Ich neige den Kopf und meine:
"Du hast das doch bei mir schon miterlebt: In seinem Alter wollen die Jugendlichen mit dem Kopf durch die Wand. Niemand kann sie von ihrem Entschluss abbringen."

"Versuche es wenigstens!"

Ich nicke ihr beruhigend zu, dann habe ich schon das Wohnzimmer betreten und Papa begrüßt mich mit sorgenvoller Miene. Mirco sieht mich hereinkommen und schaut mir neugierig und erwartungsvoll entgegen.

"Hallo Papa! Hey Mirco! Wie geht es euch?" frage ich zur Begrüßung.

Mama weist mir meinen Platz zu und ich setze mich an den Kaffeetisch. Nun schenkt sie Kaffee aus und serviert jedem ein Stück ihres Kuchens. Danach setzt sie sich hinzu. Ich lächele sie an und lobe sie:

"Der Kuchen schmeckt nach Zuhause, Mama. Vorzüglich wie immer!"

Sie lächelt dankbar zurück und auch Papa entspannt sich etwas. Ein paar Minuten später, ich habe auf Mircos Ansprache gewartet, spreche ich ihn an:

"Und was machst du so, Mirco?"

"Hmm," druckst er herum. "Ich bin ja bald mit der Schule fertig..."

Mich zu ihm umwendend, frage ich:
"Hast du irgendein Hobby, oder magst etwas besonders gerne tun? Ich meine grob die Richtung Technik, Elektronik, Künstliche Intelligenz. Oder interessieren dich eher die wissenschaftlichen Entdeckungen, die das Weltall uns noch bereithält? Magst du nach einem Studium einer Expedition angehören, zum Beispiel zu den Monden Europa oder Ganymed? Was treibt dich so um, Mirco?"

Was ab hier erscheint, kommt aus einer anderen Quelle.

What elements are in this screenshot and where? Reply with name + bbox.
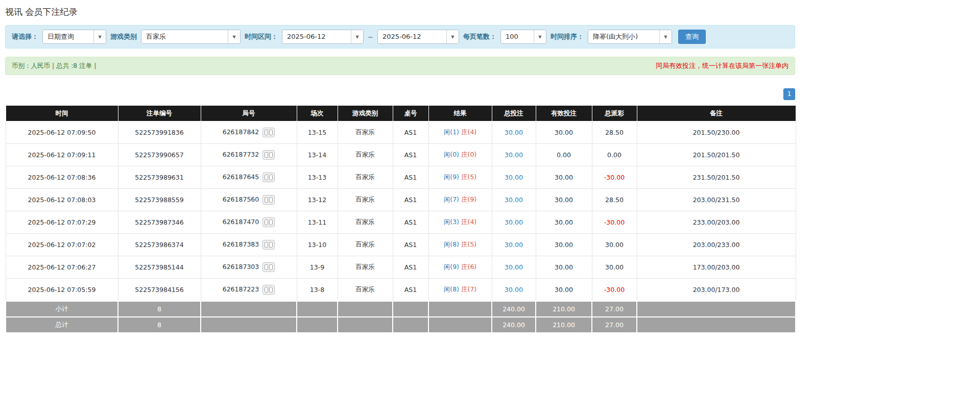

"Hm," macht er noch einmal und fragt mich direkt: "Was machst du denn nach deiner Schulzeit?"

Ich grinse ihn an und erkläre:
"Ich wollte in der Situation, in der du dich jetzt befindest, Sportler werden. Du weißt ja, je besser man wird, desto eher werden Sponsoren auf einen aufmerksam. Dafür tritt man in Werbespots auf und lügt den Leuten das Blaue vom Himmel, damit sie die Produkte des Sponsors kaufen. Gleichzeitig wird man zum gefeierten Idol für die Leute, für Siege im Sport."

"Du hast es geschafft, der Champion von Ishtar City im Fechten zu werden!" hält er mir vor.

"Und was habe ich jetzt davon?" entgegne ich ihm. "Ein paar Leute in den Gängen grüßen freundlich. Kaum einer möchte ein Autogramm. Stattdessen hat der unterlegene Konkurrent seine Niederlage nicht vergessen und trachtet mir nach dem Leben. Ist es da nicht besser, gesünder, gleich eine normale Ausbildung anzustreben?"

"Zu was würdest du mir denn raten, Florian?"